В тот миг Паоло понял, для чего высшая сила привела его в храм, выбрав именно этот день и час.
– Если вас не смутило то, что вы услышали, – он протянул руку, и несчастная робко коснулась его ладони. Как же холодны были ее пальцы, как близко подошла она к черте, что разделяет смерть и жизнь, – и если вы не убоитесь молвы, то дом мой открыт для вас. Пожалуй, там вы не найдете роскоши, к которой, возможно, привыкли, но зато обретете покой и мир. Клянусь, что ни мыслями, ни словом, ни делом я не посягну на вашу честь.
Этой любви не суждено было родиться в одночасье. Изначально Паоло двигала лишь жалость к девушке, с которой жизнь обошлась куда более жестоко, нежели с ним. Она же испытывала к нему безмерную благодарность.
И одиночество обоих соединяло их крепче брачных клятв.

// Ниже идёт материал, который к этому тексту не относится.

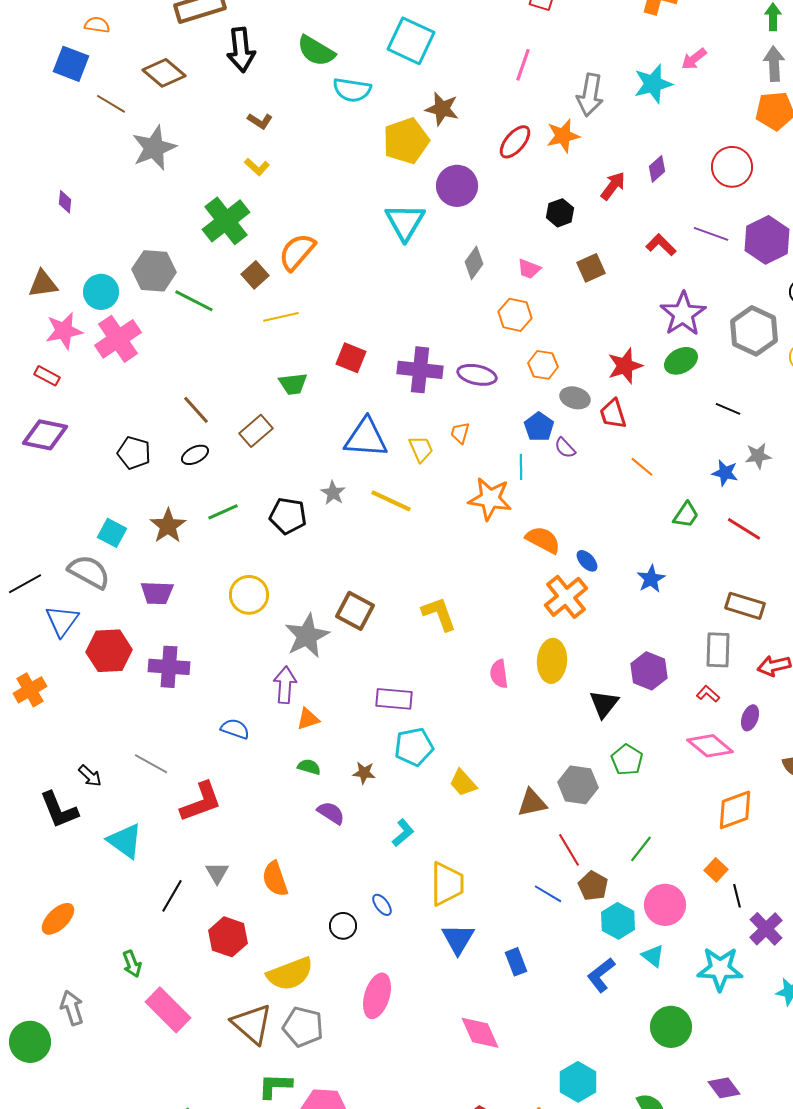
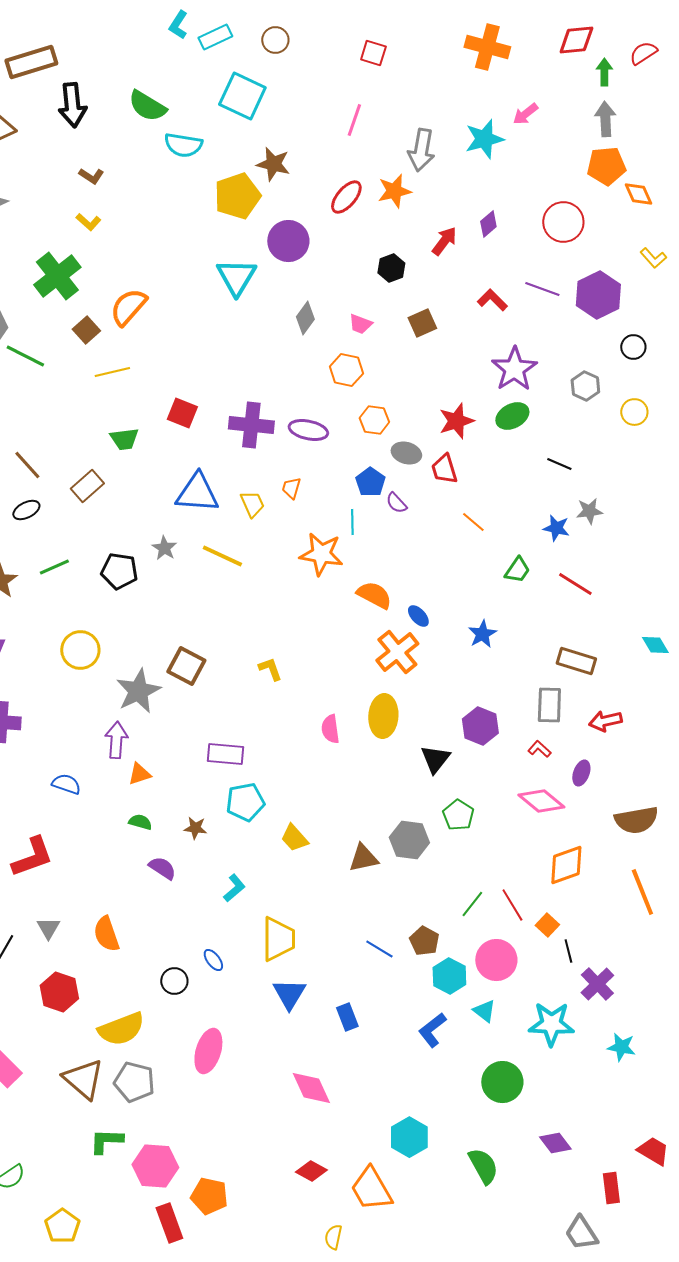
gray hexagon: (754, 331) -> (585, 386), size x0.6
yellow L-shape: (439, 614) -> (270, 669), size x0.7
red line: (569, 850) -> (512, 905), moved

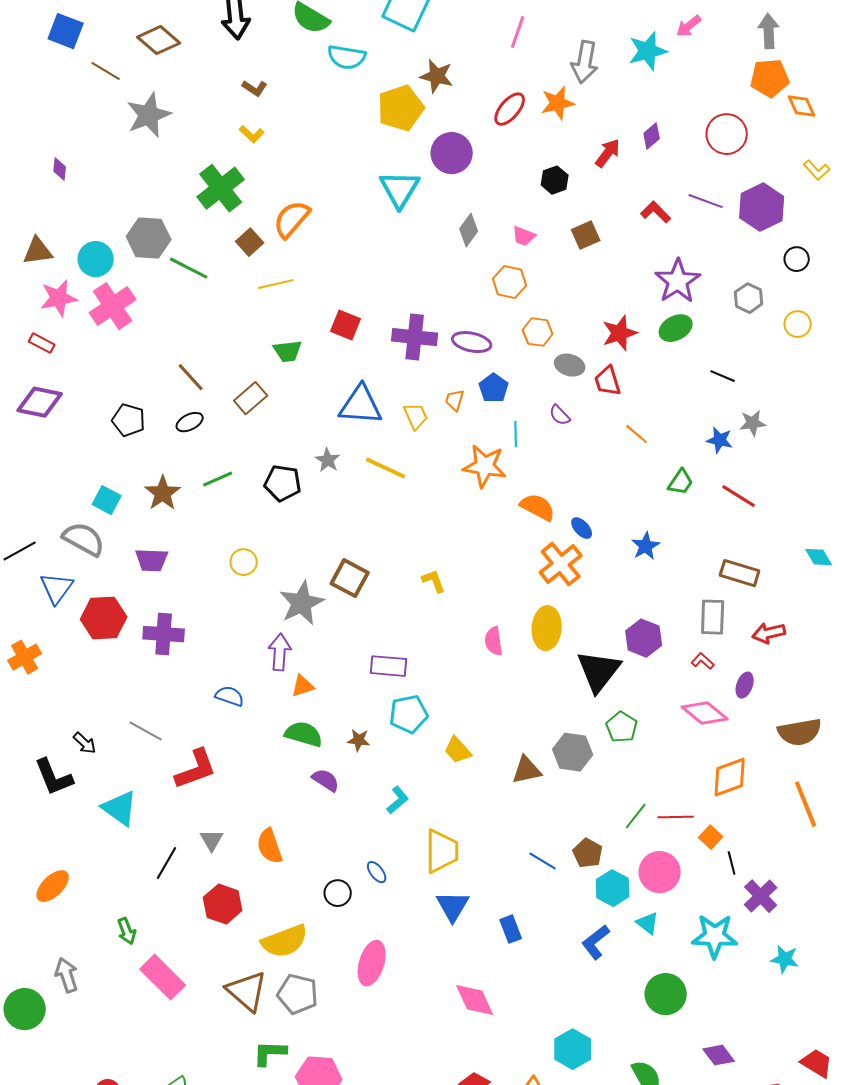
blue pentagon: (370, 482) -> (494, 388), moved
yellow circle: (80, 650) -> (244, 562), size x0.7
black triangle: (435, 759) -> (599, 671), size x1.5
green semicircle: (140, 822) -> (304, 734), size x1.6
red line: (512, 905) -> (676, 817), turned -60

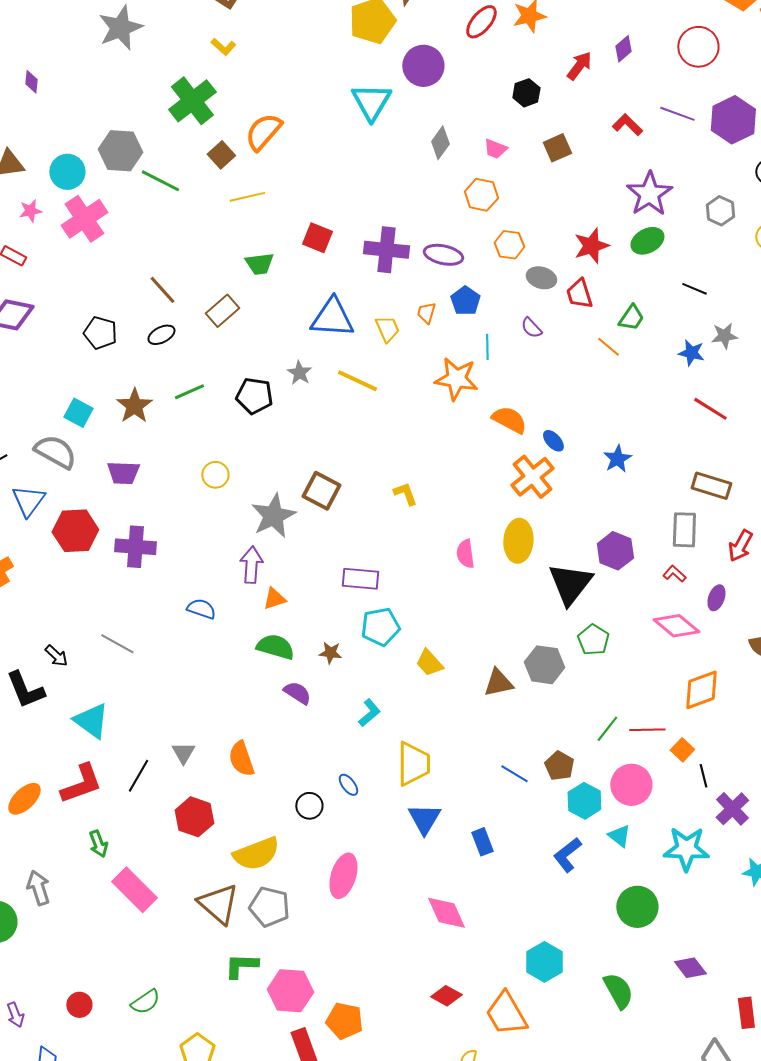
pink star: (59, 298) -> (30, 211), size x0.6
green trapezoid: (681, 482) -> (631, 318), moved
red arrow: (769, 633) -> (740, 546), turned -48
red L-shape: (196, 769) -> (81, 784), moved

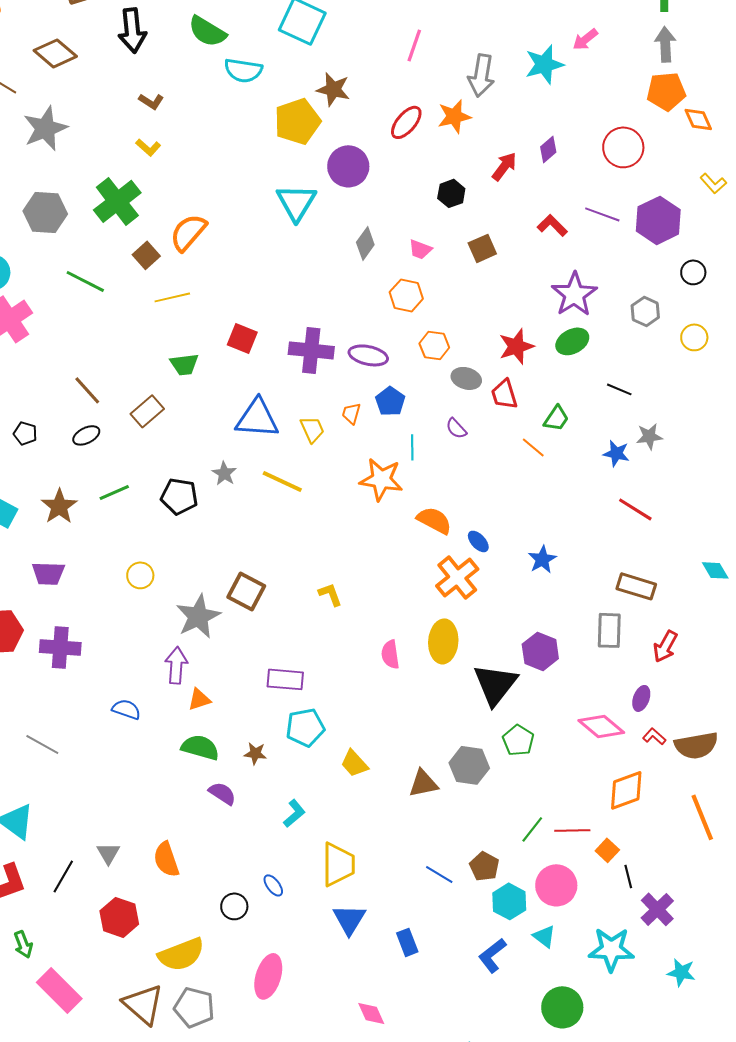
gray hexagon: (120, 151) -> (45, 212), moved
black pentagon: (100, 333) -> (25, 433), size x0.7
red L-shape: (674, 574) -> (654, 736), moved
pink diamond: (446, 913) -> (371, 1013), size x0.7

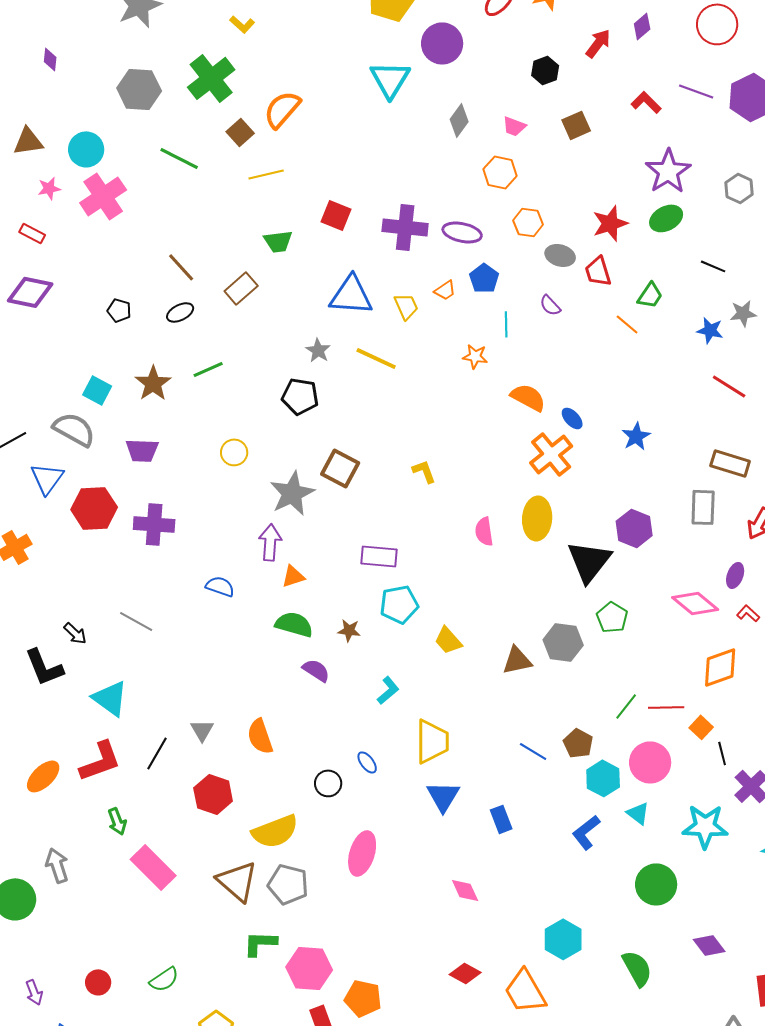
orange trapezoid: (351, 413) -> (445, 290), turned -140
orange star: (381, 479) -> (475, 356), size x0.6
black pentagon: (179, 496) -> (300, 396), moved

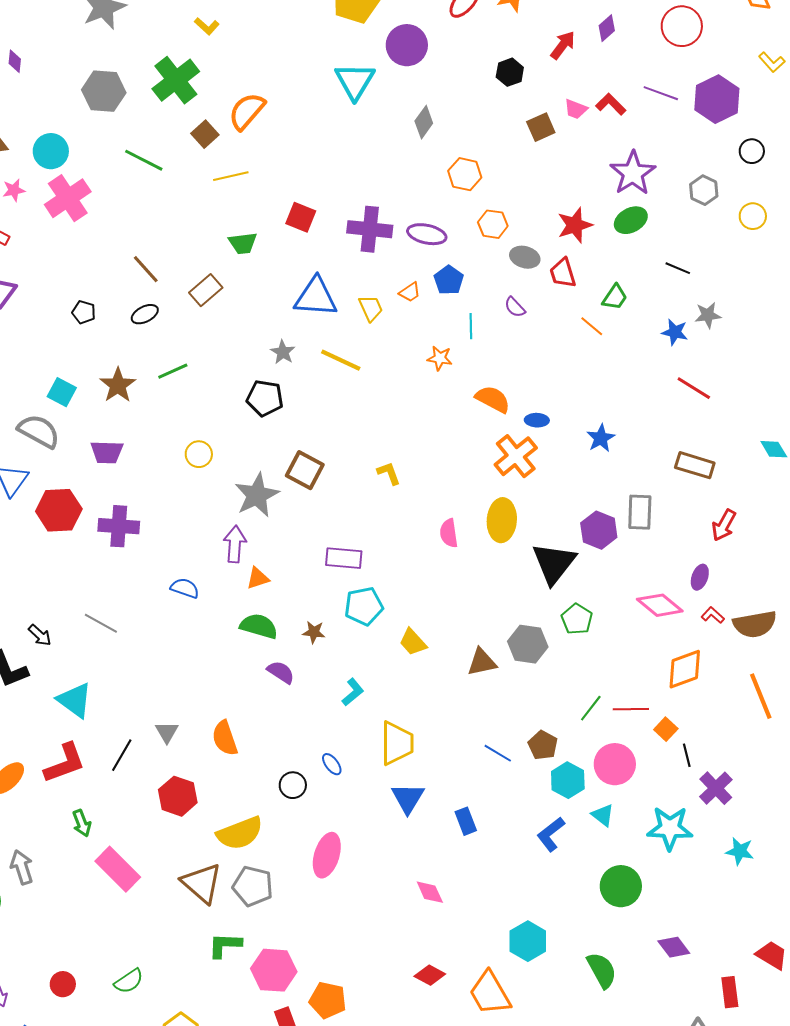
pink trapezoid: (514, 126) -> (576, 109), moved
blue ellipse: (572, 418) -> (537, 420), turned -45
gray rectangle: (703, 507) -> (640, 512), moved

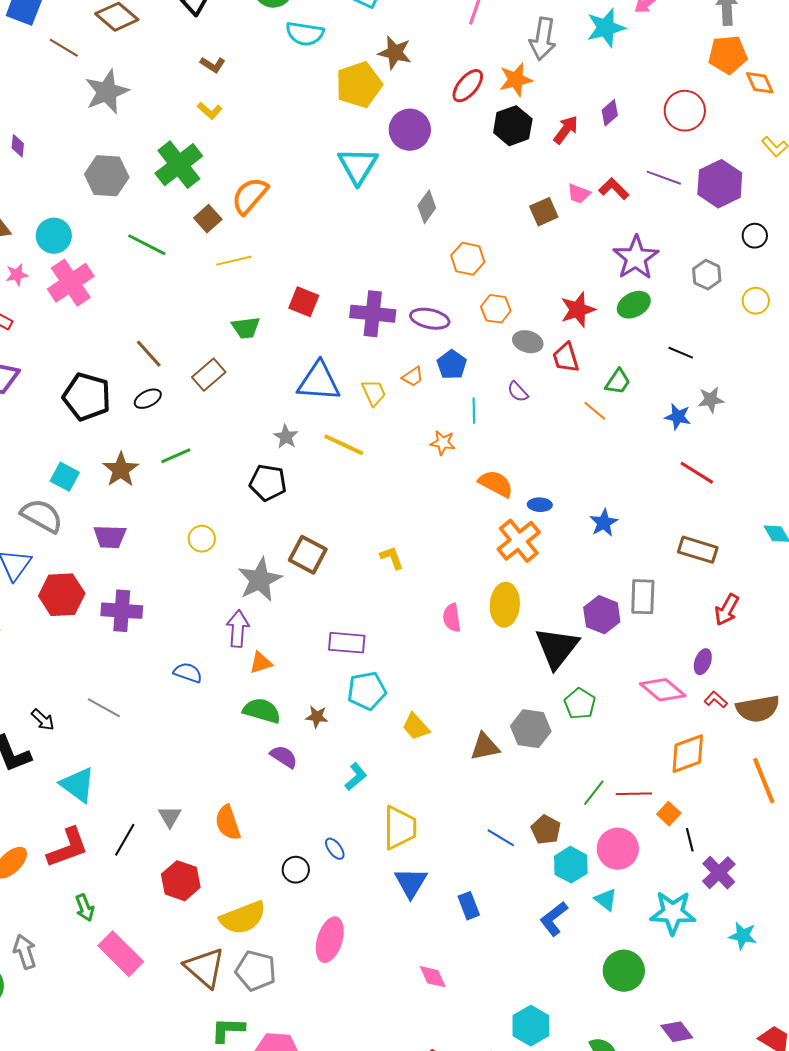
black hexagon: (510, 72) -> (513, 126), moved, size x1.4
black pentagon: (84, 312) -> (87, 397), size x2.0

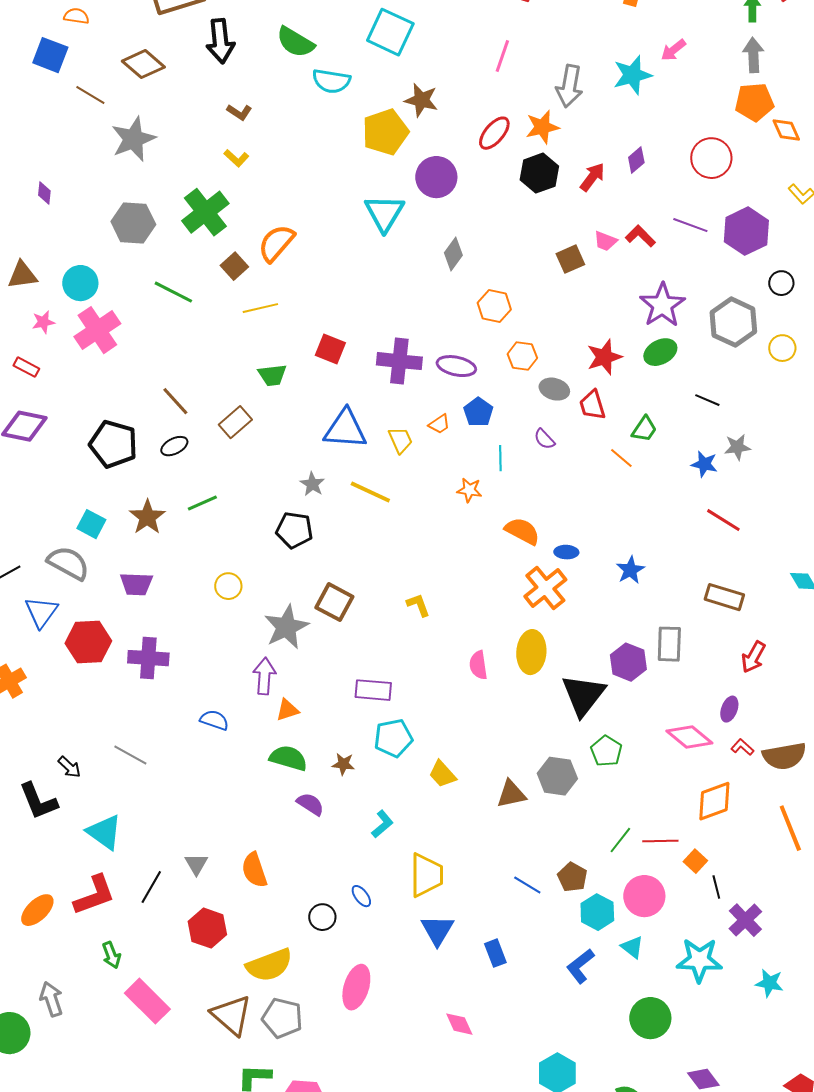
gray hexagon: (707, 275) -> (733, 322), size x1.6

Однажды Паоло заглянул в темные ее глаза и понял, что не отпустит эту женщину, даже если вдруг ей захочется уйти.
Она же шагнула ему навстречу.
В ней было столько нерастраченной нежности и готовности любить, что лед его души таял. Одна ночь, проведенная ими вместе, ничего не изменила… и вторая… и третья.
Эти ночи случались одна за другой, и были они столь естественными, что Паоло опасался заводить о них речь, полагая, что тем самым он способен разрушить нечто незримое, только-только возникшее между ним и Орнеллой. В то же время он испытывал тайный стыд, поскольку его собственная нерешительность пятнала грехом светлую ее душу.
– Не думай о будущем, – сказала Орнелла, чья удивительная способность угадывать его самые потаенные мысли восхищала Паоло. – В любви без брака меньший грех, нежели в браке без любви.
– А ты бы желала стать моей женой?
Она отвернулась и вздохнула.
– Что не так? – Паоло гладил ее волосы, понимая, что именно этого он и желает. И как только мог он сомневаться в ней и в собственных к ней чувствах?
– Ты… замечательный человек… ты добр. Добрее всех, с кем я когда бы то ни было встречалась… и я каждый день благодарю Всевышнего за то, что он соединил наши судьбы…
– Ты боишься меня?
– Не тебя, но того, что… я видела, как меняются люди, словно ими произнесенная клятва дает одному человеку власть над другим. И от тебя я бы приняла все. Вот только ты сам… я не хочу терять тебя, такого, который ты есть. Господь простит нам этот грех. А люди… что нам до людей?
И Паоло принял ее желание, точнее, нежелание стать его законной женой.
Их преступная, запретная связь длилась год, а могла бы протянуться и на всю жизнь, если бы не собственное его упрямство. Он, рожденный вне закона человеческого, не желал своему ребенку подобной судьбы. И когда стало ясно, что Орнелла беременна, Паоло вновь завел разговор о браке.